Certains rêvent de résidence secondaire dans un lieu paradisiaque. On peut les comprendre et même les envier. Mais aussi agréable soient-ils, de tels lieux de villégiature ne seraient-ils pas un fil à la patte où, certes il fait bon aller se reposer dans une cadre idyllique, mais en se privant des beautés du vaste monde ?

Depuis des années nous nous sommes dit que le jour où nous pourrions le faire, plutôt qu’une maison secondaire, ce serait plutôt une tiny house à roulettes, véhicule de voyage capable de sortir des sentiers battus pour nous transporter vers les plus beaux endroits de la terre. Un camping-car ? Pas vraiment. Plutôt un camion léger, tout terrain, aménagé pour le voyage et capable d’aller partout, ou presque. Confinement aidant nous avons franchi le pas avec l’acquisition de notre « Gemini », en hommage aux petites capsules spatiales des pionniers de l’espace Américain dans les années 60. Pour ceux que cela intéresse, un sprinter Mercedes 4x4, boite auto avec réducteur, aménagé par Hymer, et éguipé des dernières interfaces multimédias. Le détail qui tue : en plus du lit permanent à l’arrière, le toit relevable offre un deuxième couchage XL. On ne va pas vous mentir, c’est une merveille.

Nos premiers tours de roue nous conduisent vers les grands espaces du Massif-Central puis de la Lozère sauvage. En fin de journée, la lumière chaude et rasante donne aux cônes parfait des volcans éteints de la Chaine des Puys des allures de Jurassic Park. Ne manquerait plus que de croiser quelques dinosaures pour qu’au voyage s’ajoute une dimension extra-temporelle.

Parce qu’ici la vue est parfaite, on s’arrête bivouaquer sur une prairie au bord de la départementale sur les pentes de la Banne d’Ordanche. Et c’est comme si la perspective s’étirant sur des dizaines de kilomètres élevait l’esprit. Au petit matin on enfile les chaussures de rando, les sacs à dos, et partons randonner un peu au hasard sur les hauts plateaux que l’herbe ondulante décore en plaines Mongols.
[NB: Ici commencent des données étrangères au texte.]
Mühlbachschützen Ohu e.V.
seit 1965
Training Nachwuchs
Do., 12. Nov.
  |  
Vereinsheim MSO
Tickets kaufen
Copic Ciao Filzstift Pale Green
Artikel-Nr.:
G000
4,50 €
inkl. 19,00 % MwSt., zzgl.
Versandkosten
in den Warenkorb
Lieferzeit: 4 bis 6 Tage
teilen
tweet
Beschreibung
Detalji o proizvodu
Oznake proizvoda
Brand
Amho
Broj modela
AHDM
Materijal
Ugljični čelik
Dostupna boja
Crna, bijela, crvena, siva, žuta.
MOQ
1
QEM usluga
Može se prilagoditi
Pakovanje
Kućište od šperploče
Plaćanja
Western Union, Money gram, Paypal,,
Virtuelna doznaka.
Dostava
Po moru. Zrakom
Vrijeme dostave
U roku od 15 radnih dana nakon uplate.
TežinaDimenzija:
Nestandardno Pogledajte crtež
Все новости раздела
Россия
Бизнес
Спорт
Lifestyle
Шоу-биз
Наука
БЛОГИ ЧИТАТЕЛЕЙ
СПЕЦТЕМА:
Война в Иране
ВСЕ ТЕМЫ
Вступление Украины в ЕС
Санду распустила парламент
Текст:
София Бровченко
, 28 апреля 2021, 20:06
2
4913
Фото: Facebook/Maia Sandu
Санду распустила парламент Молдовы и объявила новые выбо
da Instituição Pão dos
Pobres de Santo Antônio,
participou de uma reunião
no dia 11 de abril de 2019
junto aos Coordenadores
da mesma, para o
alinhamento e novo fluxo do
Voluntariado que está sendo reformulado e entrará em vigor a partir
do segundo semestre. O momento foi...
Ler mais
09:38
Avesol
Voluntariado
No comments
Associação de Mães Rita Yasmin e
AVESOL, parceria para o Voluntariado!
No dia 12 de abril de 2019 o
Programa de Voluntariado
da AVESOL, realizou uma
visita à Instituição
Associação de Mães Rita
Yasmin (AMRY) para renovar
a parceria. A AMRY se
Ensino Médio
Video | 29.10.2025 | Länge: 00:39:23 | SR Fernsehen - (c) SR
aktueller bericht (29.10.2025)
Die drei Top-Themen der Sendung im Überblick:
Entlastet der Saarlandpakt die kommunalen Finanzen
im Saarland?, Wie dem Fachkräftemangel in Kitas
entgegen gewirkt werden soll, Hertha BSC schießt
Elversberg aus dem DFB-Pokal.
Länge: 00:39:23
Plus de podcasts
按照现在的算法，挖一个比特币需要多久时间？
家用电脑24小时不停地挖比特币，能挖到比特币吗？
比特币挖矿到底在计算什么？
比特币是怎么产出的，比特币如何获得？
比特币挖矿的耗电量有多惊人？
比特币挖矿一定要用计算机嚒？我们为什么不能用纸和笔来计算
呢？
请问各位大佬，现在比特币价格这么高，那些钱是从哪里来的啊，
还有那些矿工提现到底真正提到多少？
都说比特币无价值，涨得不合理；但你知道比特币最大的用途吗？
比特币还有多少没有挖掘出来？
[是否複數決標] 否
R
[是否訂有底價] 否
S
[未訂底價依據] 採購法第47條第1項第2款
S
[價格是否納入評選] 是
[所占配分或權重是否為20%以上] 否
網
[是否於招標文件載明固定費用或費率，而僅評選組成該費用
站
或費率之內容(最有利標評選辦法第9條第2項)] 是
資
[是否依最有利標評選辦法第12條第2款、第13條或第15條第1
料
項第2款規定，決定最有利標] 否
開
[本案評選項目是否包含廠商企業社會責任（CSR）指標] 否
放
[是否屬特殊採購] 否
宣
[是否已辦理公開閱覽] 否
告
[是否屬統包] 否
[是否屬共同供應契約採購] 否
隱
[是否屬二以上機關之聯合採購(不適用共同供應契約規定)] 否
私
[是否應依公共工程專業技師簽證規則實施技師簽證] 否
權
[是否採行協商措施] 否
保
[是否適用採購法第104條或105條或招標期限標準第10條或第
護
L’imagination se laisse porter. Le voyage prend alors sa vraie dimension. 

Avec plaisir nous retrouvons notre Gemini.

Et maintenant, on va où ?

-       La Lozère, ça te dit ?

-       C’est sauvage...

-       Ben oui. Justement.

Et l’on se laisse transporter par la route. Prendre les départementales pour ne surtout pas éviter les villages de cette France « profonde » où il fait bon s’arrêter. Prendre un café au troquet hors d’âge de la place de l’église et acheter le pain frais à la seule boulangerie où la patronne rondelette vous accueille derrière son comptoir en bois ciré.

La réserve naturelle des Cévennes autour du Mont Lozère n’a rien à envier aux parcs naturels Américains. Les paysages lunaires des grands causses à l’origine de bien des légendes et où sévit la bête du Gévaudan sont à couper le souffle. Nous empruntons les pistes autorisées d’abord larges et roulantes avant qu’elles ne se dégradent en étroits chemins caillouteux. Gemini fait des merveilles, confirmant son pédigrée de véhicule d’expéditions au potentiel hors du commun. S’arrêter ici, remettre les chaussures pour rejoindre le Pic Cassini orné de se son cône géodésique et y pique-niquer sans parler, les yeux perdus dans l’immensité du paysage...


Sur les traces de Stevenson, nous poursuivons notre pérégrination le nez au vent au gré des beaux itinéraires proposés par la carte Michelin au 1/250 000ème. Choisir les plus petites routes vertes au creux des gorges, ou vers les cols les plus élevés. On tourne un peu en rond, mais on s’en fiche. Peu importe la destination. Seul le voyage compte. Plaisir de se déplacer dans des paysages somptueux, découvrir des villages isolés où le temps semble s’être arrêté, puis choisir un beau bivouac en pleine nature pour la nuit.

Ah, si seulement la vie pouvait être aussi simple.